(Work order) Which lines below hold the word "капсула"? Copy all of them.

(Records for the exercise)
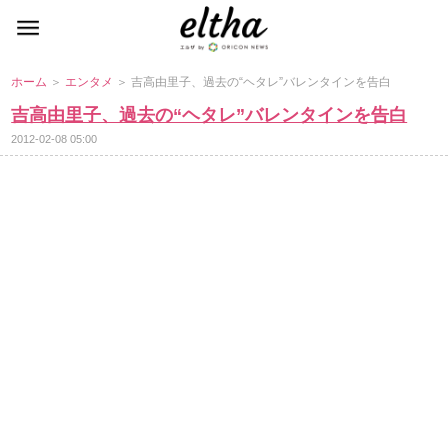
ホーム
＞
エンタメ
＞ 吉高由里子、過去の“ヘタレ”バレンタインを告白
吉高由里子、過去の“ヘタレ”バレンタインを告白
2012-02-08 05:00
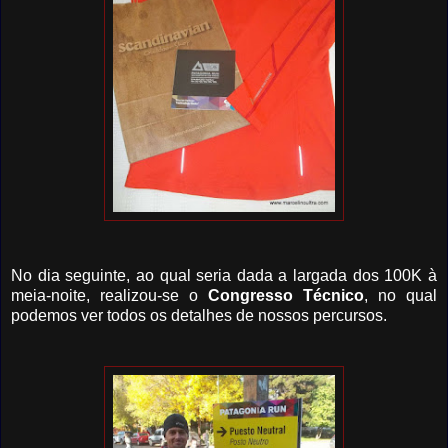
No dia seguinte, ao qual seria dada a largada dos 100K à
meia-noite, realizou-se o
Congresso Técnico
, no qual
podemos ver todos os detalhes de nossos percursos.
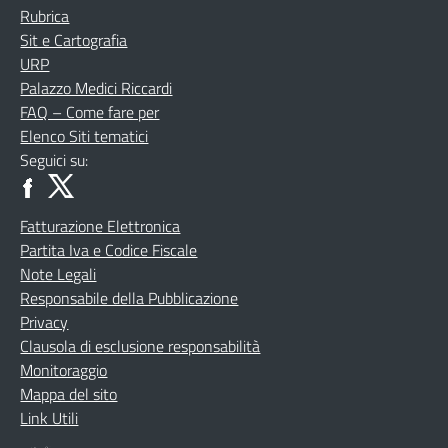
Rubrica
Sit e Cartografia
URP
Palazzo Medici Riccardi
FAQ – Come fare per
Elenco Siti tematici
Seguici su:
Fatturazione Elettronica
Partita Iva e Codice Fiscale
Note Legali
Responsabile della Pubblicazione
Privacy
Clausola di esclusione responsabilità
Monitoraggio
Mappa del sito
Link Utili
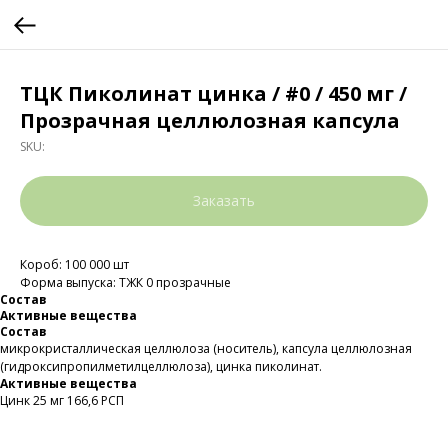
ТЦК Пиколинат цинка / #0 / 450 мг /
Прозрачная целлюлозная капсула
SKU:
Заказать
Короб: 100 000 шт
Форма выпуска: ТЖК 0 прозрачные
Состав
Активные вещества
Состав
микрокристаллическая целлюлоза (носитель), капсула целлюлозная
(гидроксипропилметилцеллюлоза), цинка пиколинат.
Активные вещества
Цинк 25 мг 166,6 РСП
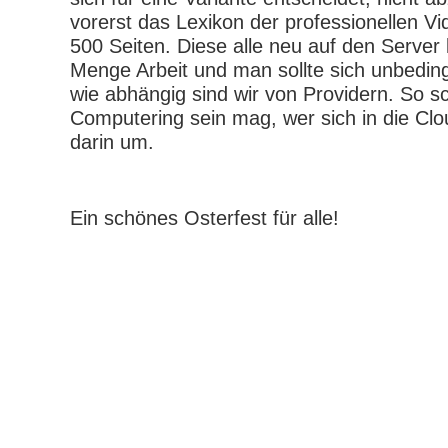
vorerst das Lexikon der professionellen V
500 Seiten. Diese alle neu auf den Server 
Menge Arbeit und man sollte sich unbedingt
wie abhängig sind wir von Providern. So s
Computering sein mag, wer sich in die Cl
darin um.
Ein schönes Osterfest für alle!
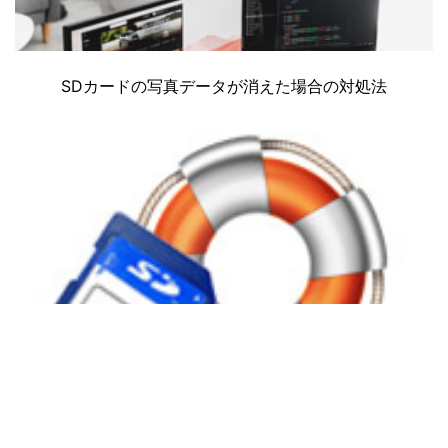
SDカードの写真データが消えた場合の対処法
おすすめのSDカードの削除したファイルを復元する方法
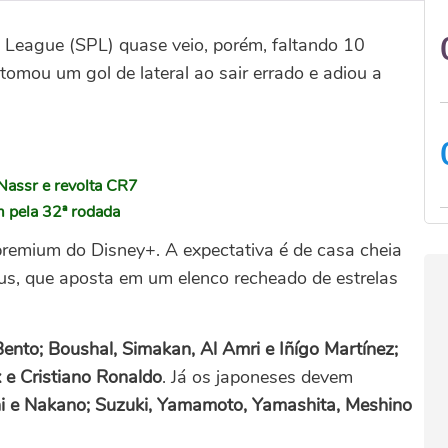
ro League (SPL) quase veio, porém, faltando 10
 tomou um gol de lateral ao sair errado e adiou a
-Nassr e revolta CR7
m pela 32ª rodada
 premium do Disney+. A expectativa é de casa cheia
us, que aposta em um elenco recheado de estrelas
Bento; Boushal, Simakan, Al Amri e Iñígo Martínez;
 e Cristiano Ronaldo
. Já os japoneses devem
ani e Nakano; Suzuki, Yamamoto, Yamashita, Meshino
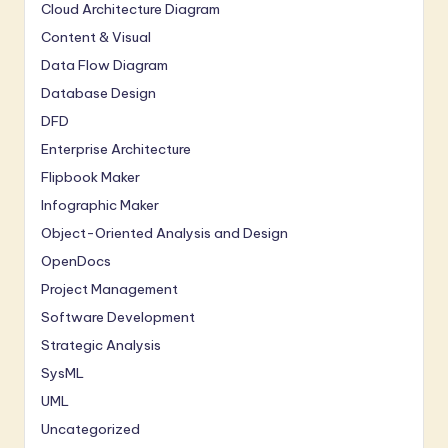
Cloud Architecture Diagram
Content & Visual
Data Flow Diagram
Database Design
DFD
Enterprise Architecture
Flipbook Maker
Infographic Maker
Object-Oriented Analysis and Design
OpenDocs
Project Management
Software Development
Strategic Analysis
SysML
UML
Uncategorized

(Solution)
Прозрачная целлюлозная капсула
микрокристаллическая целлюлоза (носитель), капсула целлюлозная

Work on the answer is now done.